Collection entries:
== Segment start ==
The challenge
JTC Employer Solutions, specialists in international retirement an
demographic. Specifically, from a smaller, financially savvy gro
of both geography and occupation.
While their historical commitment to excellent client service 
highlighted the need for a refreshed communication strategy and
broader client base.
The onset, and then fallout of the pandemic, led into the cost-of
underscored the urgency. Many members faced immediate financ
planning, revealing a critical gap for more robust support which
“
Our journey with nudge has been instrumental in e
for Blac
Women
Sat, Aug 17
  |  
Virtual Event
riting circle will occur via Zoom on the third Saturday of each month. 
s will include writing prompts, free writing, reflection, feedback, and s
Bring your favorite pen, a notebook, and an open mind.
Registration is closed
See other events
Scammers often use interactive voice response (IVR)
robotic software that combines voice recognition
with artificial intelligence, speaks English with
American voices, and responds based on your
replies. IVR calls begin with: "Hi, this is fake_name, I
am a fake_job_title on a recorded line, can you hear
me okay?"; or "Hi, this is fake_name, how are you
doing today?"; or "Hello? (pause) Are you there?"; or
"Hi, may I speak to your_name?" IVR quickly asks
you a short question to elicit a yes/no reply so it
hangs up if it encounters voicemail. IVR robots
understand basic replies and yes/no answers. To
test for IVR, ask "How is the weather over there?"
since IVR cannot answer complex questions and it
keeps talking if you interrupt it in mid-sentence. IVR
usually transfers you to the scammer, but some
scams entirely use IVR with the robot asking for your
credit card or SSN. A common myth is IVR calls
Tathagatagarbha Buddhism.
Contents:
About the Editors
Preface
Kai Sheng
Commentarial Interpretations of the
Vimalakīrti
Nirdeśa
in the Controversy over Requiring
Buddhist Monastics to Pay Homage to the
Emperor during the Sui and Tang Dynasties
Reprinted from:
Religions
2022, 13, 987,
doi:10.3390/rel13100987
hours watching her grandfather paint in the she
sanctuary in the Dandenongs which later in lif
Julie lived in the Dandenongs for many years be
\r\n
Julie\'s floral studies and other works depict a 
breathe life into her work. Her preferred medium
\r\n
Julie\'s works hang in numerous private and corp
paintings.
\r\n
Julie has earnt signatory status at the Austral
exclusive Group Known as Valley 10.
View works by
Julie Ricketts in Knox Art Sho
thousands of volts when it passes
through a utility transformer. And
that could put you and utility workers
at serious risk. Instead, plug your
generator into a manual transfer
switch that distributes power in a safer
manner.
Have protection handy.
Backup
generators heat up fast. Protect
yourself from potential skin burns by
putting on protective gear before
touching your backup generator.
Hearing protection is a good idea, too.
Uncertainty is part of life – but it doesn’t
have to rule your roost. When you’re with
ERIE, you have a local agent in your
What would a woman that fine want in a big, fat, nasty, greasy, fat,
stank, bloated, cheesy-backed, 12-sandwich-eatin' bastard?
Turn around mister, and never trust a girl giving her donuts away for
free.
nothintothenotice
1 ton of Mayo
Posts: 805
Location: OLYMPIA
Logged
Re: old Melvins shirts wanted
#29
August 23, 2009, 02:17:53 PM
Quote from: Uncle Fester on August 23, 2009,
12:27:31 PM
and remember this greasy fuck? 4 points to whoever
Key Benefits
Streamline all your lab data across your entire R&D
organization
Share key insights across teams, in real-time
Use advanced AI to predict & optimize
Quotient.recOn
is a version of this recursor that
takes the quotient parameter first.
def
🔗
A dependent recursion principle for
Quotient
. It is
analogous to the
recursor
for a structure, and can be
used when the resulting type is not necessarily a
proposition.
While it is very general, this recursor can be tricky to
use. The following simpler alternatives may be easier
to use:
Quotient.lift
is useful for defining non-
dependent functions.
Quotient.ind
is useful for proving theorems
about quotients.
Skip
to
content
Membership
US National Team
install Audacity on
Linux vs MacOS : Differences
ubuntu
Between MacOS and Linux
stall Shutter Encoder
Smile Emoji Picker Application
== Segment end ==
_WORK REQUIRED_
Transcribe exactly, and only, the lines from the opening line of the records through the line containing "scams entirely use".

_OUTPUT FOR THIS EXERCISE_
The challenge
JTC Employer Solutions, specialists in international retirement an
demographic. Specifically, from a smaller, financially savvy gro
of both geography and occupation.
While their historical commitment to excellent client service 
highlighted the need for a refreshed communication strategy and
broader client base.
The onset, and then fallout of the pandemic, led into the cost-of
underscored the urgency. Many members faced immediate financ
planning, revealing a critical gap for more robust support which
“
Our journey with nudge has been instrumental in e
for Blac
Women
Sat, Aug 17
  |  
Virtual Event
riting circle will occur via Zoom on the third Saturday of each month. 
s will include writing prompts, free writing, reflection, feedback, and s
Bring your favorite pen, a notebook, and an open mind.
Registration is closed
See other events
Scammers often use interactive voice response (IVR)
robotic software that combines voice recognition
with artificial intelligence, speaks English with
American voices, and responds based on your
replies. IVR calls begin with: "Hi, this is fake_name, I
am a fake_job_title on a recorded line, can you hear
me okay?"; or "Hi, this is fake_name, how are you
doing today?"; or "Hello? (pause) Are you there?"; or
"Hi, may I speak to your_name?" IVR quickly asks
you a short question to elicit a yes/no reply so it
hangs up if it encounters voicemail. IVR robots
understand basic replies and yes/no answers. To
test for IVR, ask "How is the weather over there?"
since IVR cannot answer complex questions and it
keeps talking if you interrupt it in mid-sentence. IVR
usually transfers you to the scammer, but some
scams entirely use IVR with the robot asking for your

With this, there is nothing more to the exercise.